Paweł Dawidek, Dyrektor ds. Technicznych Wheel Systems: W skrócie, Lynx SSL Inspektor to rozwiązanie, które umożliwia inspekcję wybranych sesji szyfrowanych w ramach protokołów SSL/TLS. Są dwa zagrożenia, które nasz produkt stara się pomóc rozwiązać, a które mogą dla działów bezpieczeństwa być problematyczne, z powodu połączeń szyfrowanych. Jedno to jest pobieranie wszelkiego rodzaju złośliwego oprogramowania przez pracowników firmy na komputer służbowy. A drugi aspekt to wyciek danych na zewnętrz, kiedy jakiś nieuczciwy lub nieuważny pracownik wysyła sobie np. numery kart kredytowych lub inne niejawne informacje, które nie powinny opuszczać sieci wewnętrznej firmy.

Ale w sieciach korporacyjnych lub w firmach są lub powinny być działy bezpieczeństwa, które mają dbać o to, aby bezpieczeństwo wewnątrz firmy było na wysokim poziomie, a w ramach sieci firmowej nie grasowały wirusy czy złośliwe oprogramowanie?

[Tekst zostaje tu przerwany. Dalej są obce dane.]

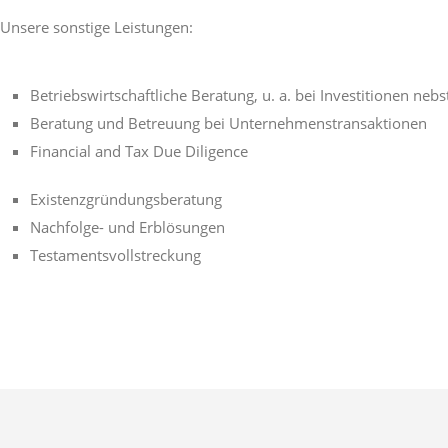
Unsere sonstige Leistungen:
Betriebswirtschaftliche Beratung, u. a. bei Investitionen neb
Beratung und Betreuung bei Unternehmenstransaktionen
Financial and Tax Due Diligence
Existenzgründungsberatung
Nachfolge- und Erblösungen
Testamentsvollstreckung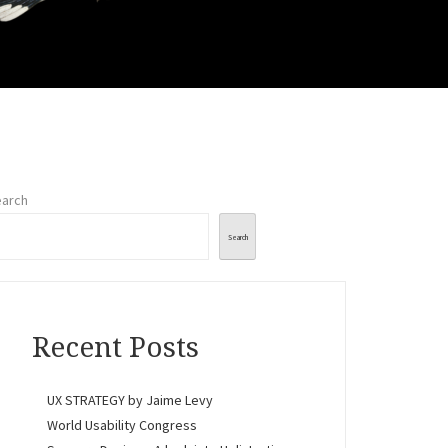
arch
Search
Recent Posts
UX STRATEGY by Jaime Levy
World Usability Congress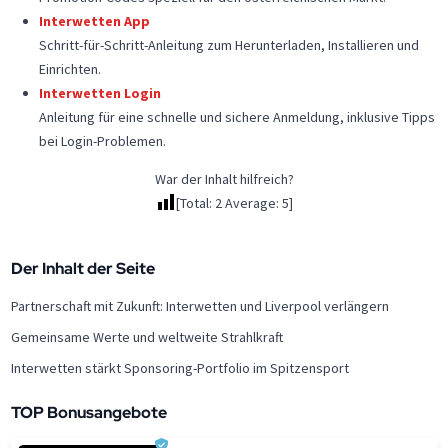
Interwetten App
Schritt-für-Schritt-Anleitung zum Herunterladen, Installieren und
Einrichten.
Interwetten Login
Anleitung für eine schnelle und sichere Anmeldung, inklusive Tipps
bei Login-Problemen.
War der Inhalt hilfreich?
[Total:
2
Average:
5
]
Der Inhalt der Seite
Partnerschaft mit Zukunft: Interwetten und Liverpool verlängern
Gemeinsame Werte und weltweite Strahlkraft
Interwetten stärkt Sponsoring-Portfolio im Spitzensport
TOP Bonusangebote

Niestety niebezpieczeństwo jest nadal wysokie. Generalnie w sieciach korporacyjnych działy, które monitorują wycieki danych czy złośliwe oprogramowanie mają różnego rodzaju systemy, które analizują ruch sieciowy w ramach sieci korporacyjnej. Ktoś łączy się z Internetem, ściąga jakiś plik. Wtedy odpowiedni system skanuje taki plik czy nie jest „wirusem”. Zatem ruch sieciowy pomiędzy użytkownikiem a internetem jest monitorowany. Niestety nie jest to cały ruch.

To znaczy?

Wyobraźmy sobie, że użytkownik próbuje wysłać niejawne dane Gmailem, albo z szyfrowanej strony lub poczty nieświadomie ściąga jakiegoś wirusa, np. zaszytego w instalce popularnego programu. Pracodawca chciały mieć pewność, że taka sytuacja nie będzie mieć miejsca. Dziś jednak będzie miał z tym niemały problem, ponieważ połączenie na odcinku przeglądarka użytkownika a serwer Gmail jest szyfrowane. Jest więc z perspektywy systemów monitorowania nieczytelny.

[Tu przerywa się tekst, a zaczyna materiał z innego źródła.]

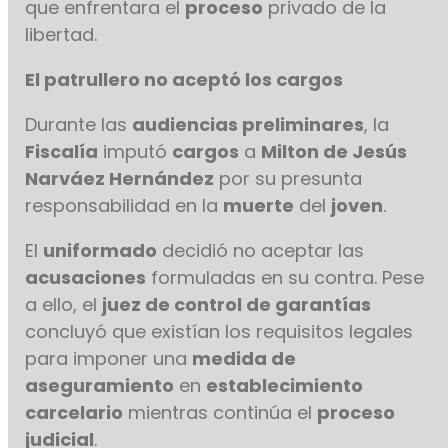
que enfrentara el
proceso
privado de la
libertad.
El patrullero no aceptó los cargos
Durante las
audiencias preliminares
, la
Fiscalía
imputó
cargos
a
Milton de Jesús
Narváez Hernández
por su presunta
responsabilidad en la
muerte
del
joven
.
El
uniformado
decidió no aceptar las
acusaciones
formuladas en su contra. Pese
a ello, el
juez de control de garantías
concluyó que existían los requisitos legales
para imponer una
medida de
aseguramiento
en
establecimiento
carcelario
mientras continúa el
proceso
judicial
.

Sporo jest takich przykładów niebezpiecznych zachowań?

Przykłady problematycznego zachowania pracowników można mnożyć. Pomijając oczywiście fakt, że pracownik może działać na szkodę firmy celowo, istnieje też, np. ryzyko zainfekowania stacji roboczych dość popularnym i groźnym, szkodliwym oprogramowaniem w postaci ransomware, szyfrującym pliki. To jest faktyczny problem w korporacjach, ale są również kwestie, które wyglądają na pozór niewinnie. Wyobraźmy sobie, ze ktoś konfiguruje na swoim komputerze np. backup do chmury, w efekcie czego backupują się również dokumenty firmowe. Na ogół nie powinno być takich przypadków, ale możliwe jest, aby ktoś nie zadbał odpowiednio o bezpieczeństwo konfiguracji lub polityka firmy na to pozwalała, np. w ramach BYOD.

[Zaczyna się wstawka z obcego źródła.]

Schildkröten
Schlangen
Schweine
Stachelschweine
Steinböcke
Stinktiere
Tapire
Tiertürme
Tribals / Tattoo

Odpowiedzią jest właśnie Lynx?

Rolą naszego produktu jest wsparcie rozwiązań, które monitorują czy analizują przepływ danych w sieci wewnętrznej, poprzez odkodowanie zaszyfrowanych połączeń. Kiedy ktoś łączy się na takiego Gmaila, czy Facebooka lub zewnętrzne forum, to połączenie jest szyfrowane pomiędzy przeglądarką użytkownika a serwerem docelowym przy pomocy protokołów TLS lub SSL. Czyli wszelkie rozwiązania, które stoją w sieci korporacyjnej i mają za zadanie analizować ten ruch, tak naprawdę nie są w stanie go analizować, bo jest on dla nich nieczytelny. Lynx jest odpowiedzią na tę kwestię. Rozszyfrowuje transmisje SSL/TLS i przekierowuje je do wspomnianych systemów analitycznych DLP, IPS, czy IDS, dbających o bezpieczeństwo sieci. Warto dodać, że Lynx nie wykorzystuje przy tym żadnych błędów w protokołach szyfrowanych, nie próbuje wykorzystywać ich słabości.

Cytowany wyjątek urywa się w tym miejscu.